Color Doppler US, helical computed tomographic (CT) angiography, angiotensin converting enzyme (ACE) inhibitor scintigraphy with captopril, and magnetic resonance (MR) angiography have been assessed in the diagnosis of renal artery stenosis (see chapter “Renal vascular abnormalities”). Digital subtraction angiography remains the gold standard for the diagnosis of renal artery stenosis, and it is part of any endovascular intervention. Contrast-enhanced CT and MR imaging angiographic techniques have improved in their detection of renal artery stenosis, and MR angiography is generally considered more sensitive for renal artery stenosis than US (Zhang and Prince 2004). Anyway, kidney disease limits the use of contrast agents during CT and MR imaging examinations, and this is particularly true in elderly patients. Moreover, coexistent cardiopulmonary diseases, such as congestive heart failure, arrhythmias, and chronic obstructive lung diseases, limit the ability of the elderly to hold breath during image acquisition (Kalva and Mueller 2008). Additionally, the cardiopulmonary diseases may preclude the use of some of the imaging modalities because of the inherent contraindications, such as pacemakers in MR examinations. Consequently, color Doppler US is the principal imaging technique employed in the elderly for renovascular disease diagnosis.

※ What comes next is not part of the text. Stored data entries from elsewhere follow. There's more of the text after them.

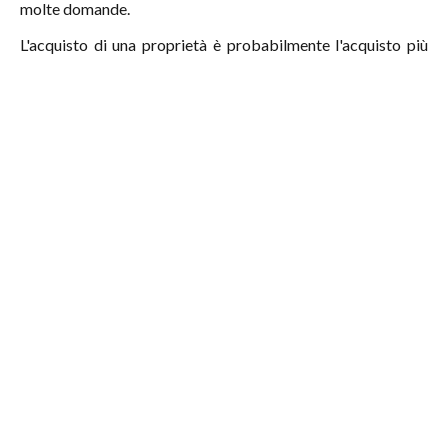
molte domande.
L'acquisto di una proprietà è probabilmente l'acquisto più
importante che potete fare nella vostra vita. Può richiedere
a volte pazienza, una metodologia e un cumulo di misure.
In ogni caso, la cosa certa è che avrà conseguenze sul vostro
futuro, a quasi tutti i livelli: un diverso investimento di
finanze, nuove spese, un investimento di tempo, diverse
responsabilità, un cambiamento nel vostro modo di vivere,
ecc...
Vediamo i diversi passi che
dovrete affrontare:
1. Definire il vostro budget
Valutare il vostro budget è un fattore molto importante. In
aggiunta al prezzo di acquisto, è importante aggiungere i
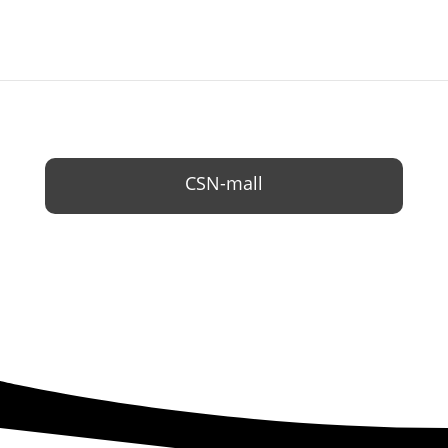
CSN-mall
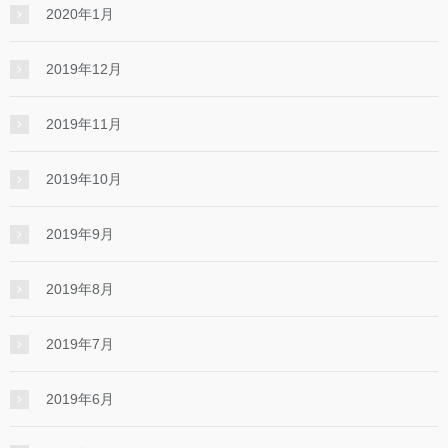
2020年1月
2019年12月
2019年11月
2019年10月
2019年9月
2019年8月
2019年7月
2019年6月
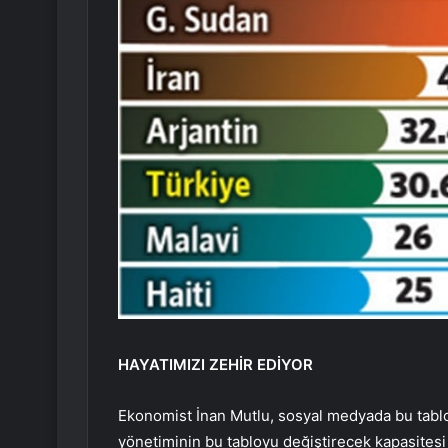
HAYATIMIZI ZEHİR EDİYOR
Ekonomist İnan Mutlu, sosyal medyada bu tablol
yönetiminin bu tabloyu değiştirecek kapasitesi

The velocitometric analysis of Doppler trace derived from renal arteries is of primary importance to identify renal artery stenosis. Direct Doppler criteria have been proposed for the detection of renal artery stenosis, including an increased peak systolic velocity (>150–180 cm/s) (Fig. 14) and end-diastolic velocity at the level of the stenosis (Correas et al. 1999; Grant and Melany 2001), a poststenotic flow disturbance resulting in spectral broadening and reversed flow (Correas et al. 1999), an increased ratio (≥3.5) of peak systolic velocity in the renal artery and aorta (renal-aortic ratio), and the presence of turbulence within the renal artery (Desberg et al. 1990; Helenon et al. 1995). Although this technique is easy to perform, its accuracy is questionable because the lack of an early systolic peak has a low sensitivity for moderate stenoses, and the waveform is dependent on the maintenance of vessel compliance, which limits its effectiveness in elderly patients and patients with atherosclerosis (Bude et al. 1994; Bude and Rubin 1995).
Fig. 14
Renal artery stenosis in an 80-year-old male patient. Worsening renal function was precipitated by the treatment of hypertension with angiotensin converting enzyme (ACE) inhibitors. (a) Doppler interrogation reveals aliasing at the level of the ostial tract of the left renal artery with spectral broadening of the Doppler trace. (b) CT angiography (CTA). Stenosis of the left renal artery is confirmed (arrow). (c) MR angiography. 3D maximum intensity projection. Stenosis of the left renal artery is confirmed (arrow)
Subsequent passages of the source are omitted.